• [RECORDS FOR THIS TASK]
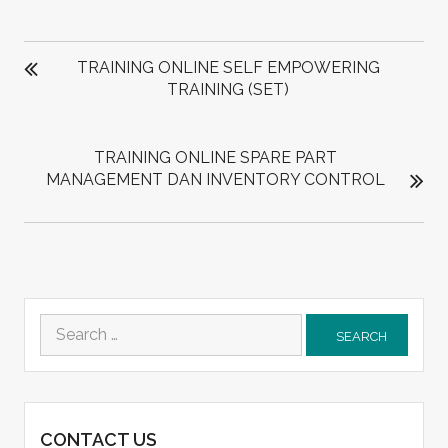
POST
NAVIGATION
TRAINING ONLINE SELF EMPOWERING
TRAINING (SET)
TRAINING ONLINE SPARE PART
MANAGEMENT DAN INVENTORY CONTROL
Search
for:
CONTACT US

---

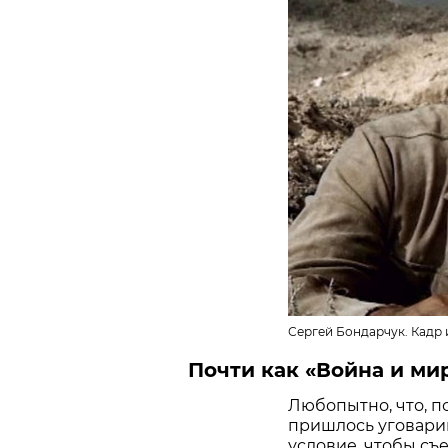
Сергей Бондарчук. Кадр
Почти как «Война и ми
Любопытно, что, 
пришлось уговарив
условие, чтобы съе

* * *

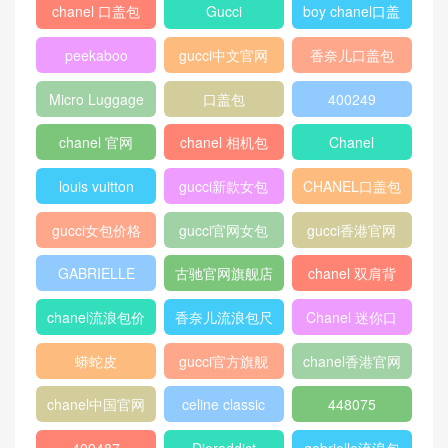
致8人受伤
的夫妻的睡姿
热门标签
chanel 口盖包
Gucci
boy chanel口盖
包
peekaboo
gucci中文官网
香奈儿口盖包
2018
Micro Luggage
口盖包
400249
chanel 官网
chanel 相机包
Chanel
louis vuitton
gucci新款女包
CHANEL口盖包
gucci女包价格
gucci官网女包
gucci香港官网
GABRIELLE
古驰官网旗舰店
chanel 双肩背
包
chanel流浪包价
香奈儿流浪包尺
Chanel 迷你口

• [WHAT TO PRODUCE] Look through the listing above and copy each line with the word "TRAINING" in it.

• [WRITTEN SOLUTION]
TRAINING ONLINE SELF EMPOWERING
TRAINING (SET)
TRAINING ONLINE SPARE PART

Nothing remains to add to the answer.